■ **How to complete this task**
Find each line in the records below that contains the word "Estados", and copy it out.

Start of Records for the task

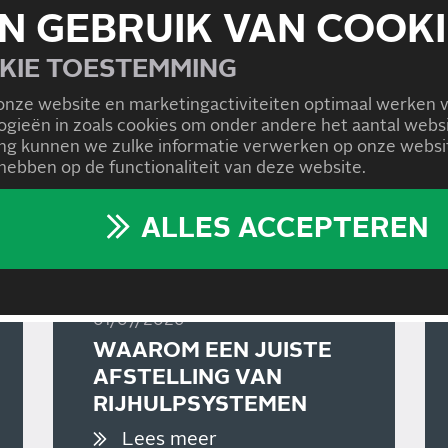
N GEBRUIK VAN COOKI
KIE TOESTEMMING
onze website en marketingactiviteiten optimaal werken 
logieën in zoals cookies om onder andere het aantal we
g kunnen we zulke informatie verwerken op onze websit
ebben op de functionaliteit van deze website.
ALLES ACCEPTEREN
01/07/2026
WAAROM EEN JUISTE
AFSTELLING VAN
RIJHULPSYSTEMEN
BELANGRIJK IS
Lees meer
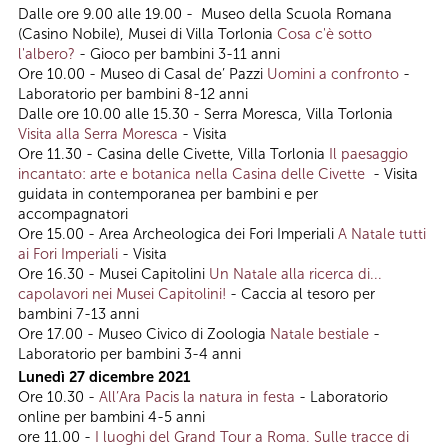
Dalle ore 9.00 alle 19.00 - Museo della Scuola Romana
(Casino Nobile), Musei di Villa Torlonia
Cosa c'è sotto
l'albero?
- Gioco per bambini 3-11 anni
Ore 10.00 - Museo di Casal de’ Pazzi
Uomini a confronto
-
Laboratorio per bambini 8-12 anni
Dalle ore 10.00 alle 15.30 - Serra Moresca, Villa Torlonia
Visita alla Serra Moresca
- Visita
Ore 11.30 - Casina delle Civette, Villa Torlonia
Il paesaggio
incantato: arte e botanica nella Casina delle Civette
- Visita
guidata in contemporanea per bambini e per
accompagnatori
Ore 15.00 - Area Archeologica dei Fori Imperiali
A Natale tutti
ai Fori Imperiali
- Visita
Ore 16.30 - Musei Capitolini
Un Natale alla ricerca di...
capolavori nei Musei Capitolini!
- Caccia al tesoro per
bambini 7-13 anni
Ore 17.00 - Museo Civico di Zoologia
Natale bestiale
-
Laboratorio per bambini 3-4 anni
Lunedì 27 dicembre 2021
Ore 10.30 -
All’Ara Pacis la natura in festa
- Laboratorio
online per bambini 4-5 anni
ore 11.00 -
I luoghi del Grand Tour a Roma. Sulle tracce di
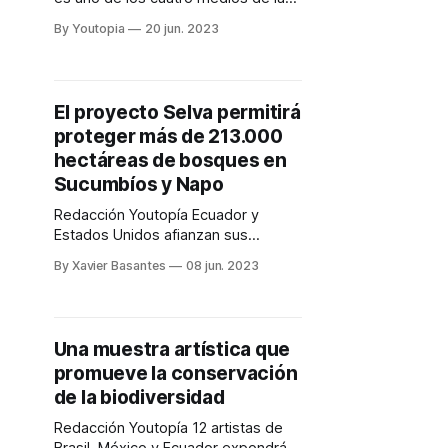
región, y único de Ecuador, que será
By Youtopia
20 jun. 2023
parte de la primera cohorte de
becarios del proyecto Juntos por la
Conservación. Entre más de 82
postulaciones, estas cuatro
El proyecto Selva permitirá
propuestas de Brasil, Perú,
proteger más de 213.000
Colombia y Ecuador fueron
seleccionadas, para
hectáreas de bosques en
Sucumbíos y Napo
Redacción Youtopía Ecuador y
Estados Unidos afianzan sus
relaciones en materia de
By Xavier Basantes
08 jun. 2023
cooperación y conservación
ambiental, en el marco del Convenio
de Asistencia para el Desarrollo.
Este convenio establece los
Una muestra artística que
lineamientos de los proyectos
promueve la conservación
liderados por la Agencia de los
Estados Unidos para el Desarrollo
de la biodiversidad
Internacional (Usaid, por sus siglas
Redacción Youtopía 12 artistas de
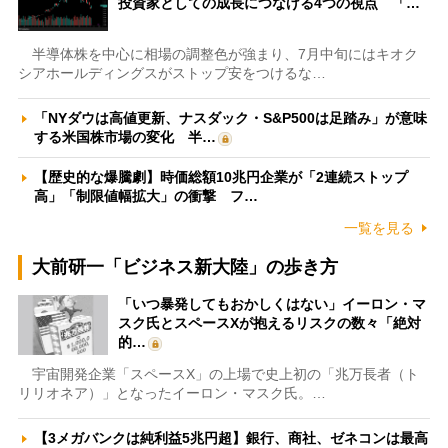
投資家としての成長につなげる4つの視点 「…
半導体株を中心に相場の調整色が強まり、7月中旬にはキオク
シアホールディングスがストップ安をつけるな…
「NYダウは高値更新、ナスダック・S&P500は足踏み」が意味
する米国株市場の変化 半…
【歴史的な爆騰劇】時価総額10兆円企業が「2連続ストップ
高」「制限値幅拡大」の衝撃 フ…
一覧を見る
大前研一「ビジネス新大陸」の歩き方
「いつ暴発してもおかしくはない」イーロン・マ
スク氏とスペースXが抱えるリスクの数々「絶対
的…
宇宙開発企業「スペースX」の上場で史上初の「兆万長者（ト
リリオネア）」となったイーロン・マスク氏。…
【3メガバンクは純利益5兆円超】銀行、商社、ゼネコンは最高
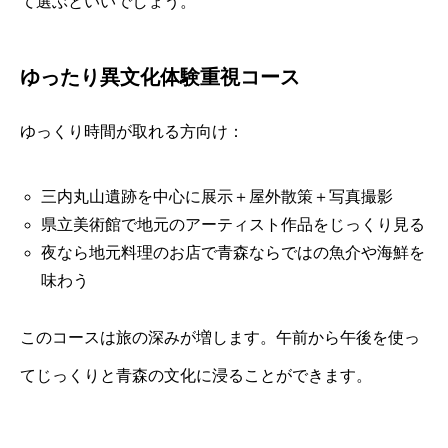
て選ぶといいでしょう。
ゆったり異文化体験重視コース
ゆっくり時間が取れる方向け：
三内丸山遺跡を中心に展示＋屋外散策＋写真撮影
県立美術館で地元のアーティスト作品をじっくり見る
夜なら地元料理のお店で青森ならではの魚介や海鮮を
味わう
このコースは旅の深みが増します。午前から午後を使っ
てじっくりと青森の文化に浸ることができます。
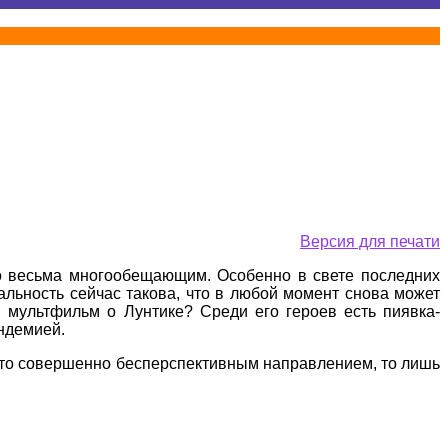
Версия для печати
оно весьма многообещающим. Особенно в свете последних
альность сейчас такова, что в любой момент снова может
 мультфильм о Лунтике? Среди его героев есть пиявка-
андемией.
му-то совершенно бесперспективным направлением, то лишь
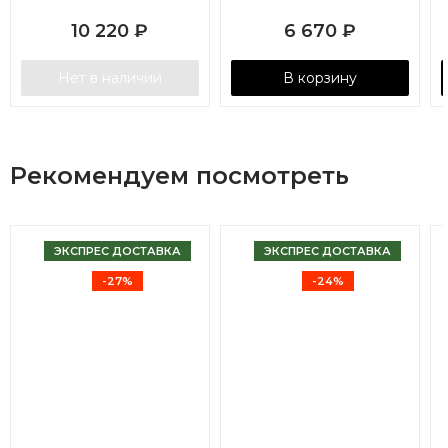
10 220
₽
6 670
₽
Нет в наличии
В корзину
Рекомендуем посмотреть
ЭКСПРЕС ДОСТАВКА
ЭКСПРЕС ДОСТАВКА
-27%
-24%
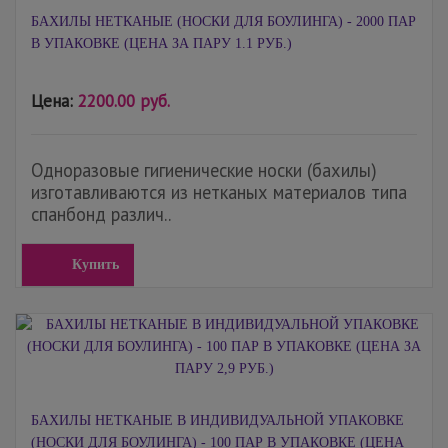
БАХИЛЫ НЕТКАНЫЕ (НОСКИ ДЛЯ БОУЛИНГА) - 2000 ПАР
В УПАКОВКЕ (ЦЕНА ЗА ПАРУ 1.1 РУБ.)
Цена:
2200.00 руб.
Одноразовые гигиенические носки (бахилы)
изготавливаются из нетканых материалов типа
спанбонд различ..
Купить
БАХИЛЫ НЕТКАНЫЕ В ИНДИВИДУАЛЬНОЙ УПАКОВКЕ
(НОСКИ ДЛЯ БОУЛИНГА) - 100 ПАР В УПАКОВКЕ (ЦЕНА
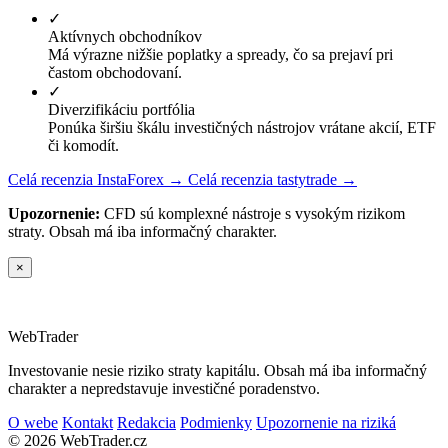
✓
Aktívnych obchodníkov
Má výrazne nižšie poplatky a spready, čo sa prejaví pri
častom obchodovaní.
✓
Diverzifikáciu portfólia
Ponúka širšiu škálu investičných nástrojov vrátane akcií, ETF
či komodít.
Celá recenzia InstaForex →
Celá recenzia tastytrade →
Upozornenie:
CFD sú komplexné nástroje s vysokým rizikom
straty. Obsah má iba informačný charakter.
×
Web
Trader
Investovanie nesie riziko straty kapitálu. Obsah má iba informačný
charakter a nepredstavuje investičné poradenstvo.
O webe
Kontakt
Redakcia
Podmienky
Upozornenie na riziká
© 2026 WebTrader.cz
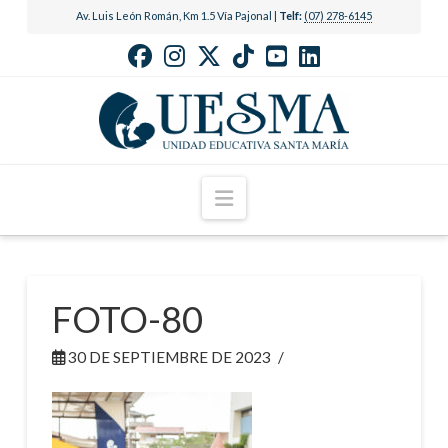
Av. Luis León Román, Km 1.5 Vía Pajonal |
Telf:
(07) 278-6145
Navigation
FOTO-80
30 DE SEPTIEMBRE DE 2023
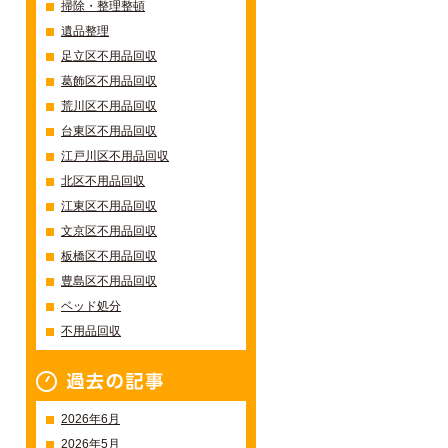
掃除・整理整頓
遺品整理
足立区不用品回収
葛飾区不用品回収
荒川区不用品回収
台東区不用品回収
江戸川区不用品回収
北区不用品回収
江東区不用品回収
文京区不用品回収
板橋区不用品回収
豊島区不用品回収
ベッド処分
不用品回収
過去の記事一覧
2026年6月
2026年5月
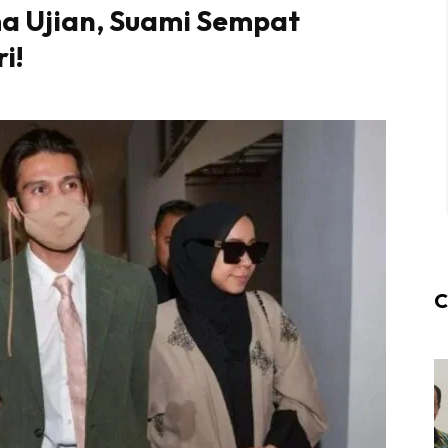
ma Ujian, Suami Sempat
i!
C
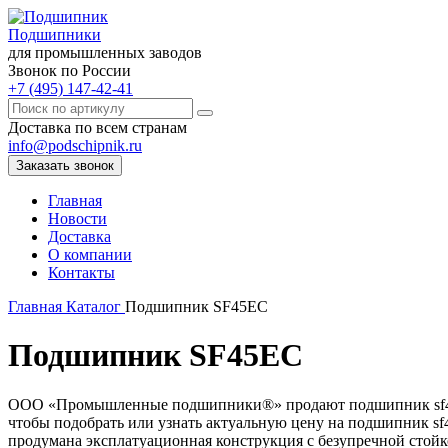
Подшипники
для промышленных заводов
Звонок по России
+7 (495) 147-42-41
Доставка по всем странам
info@podschipnik.ru
Заказать звонок
Главная
Новости
Доставка
О компании
Контакты
Главная
Каталог
Подшипник SF45EC
Подшипник SF45EC
ООО «Промышленные подшипники®» продают подшипник sf45ec, 
чтобы подобрать или узнать актуальную цену на подшипник sf4
продумана эксплатуационная конструкция с безупречной стойк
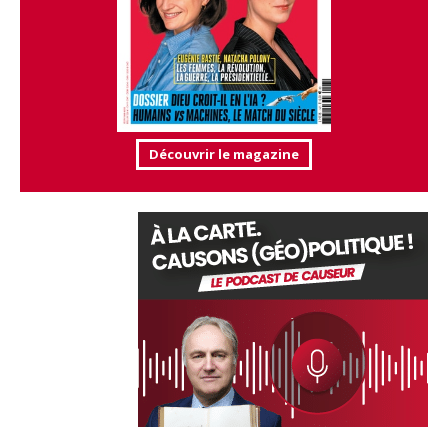
Découvrir le magazine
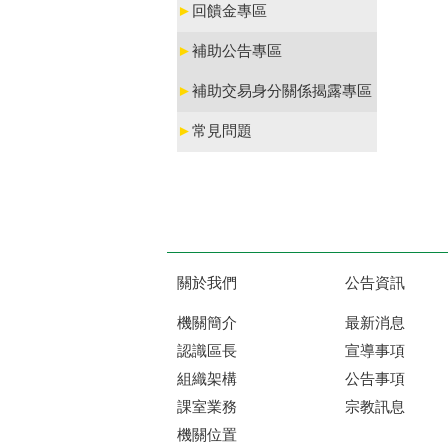
►
回饋金專區
►
補助公告專區
►
補助交易身分關係揭露專區
►
常見問題
關於我們
公告資訊
機關簡介
最新消息
認識區長
宣導事項
組織架構
公告事項
課室業務
宗教訊息
機關位置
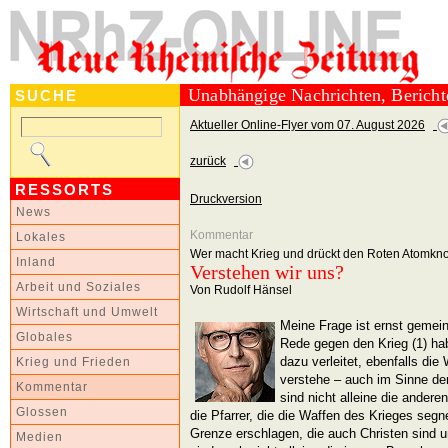
Unabhängige Nachrichten, Berich
SUCHE
Aktueller Online-Flyer vom 07. August 2026
zurück
RESSORTS
Druckversion
News
Kommentar
Lokales
Wer macht Krieg und drückt den Roten Atomkn
Inland
Verstehen wir uns?
Arbeit und Soziales
Von Rudolf Hänsel
Wirtschaft und Umwelt
Meine Frage ist ernst gemeint
Globales
Rede gegen den Krieg (1) h
dazu verleitet, ebenfalls die
Krieg und Frieden
verstehe – auch im Sinne der
Kommentar
sind nicht alleine die anderen,
Glossen
die Pfarrer, die die Waffen des Krieges segn
Grenze erschlagen, die auch Christen sind 
Medien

End of Records for the task

■ **Solution for this task**
Estados Unidos afianzan sus
Estados Unidos para el Desarrollo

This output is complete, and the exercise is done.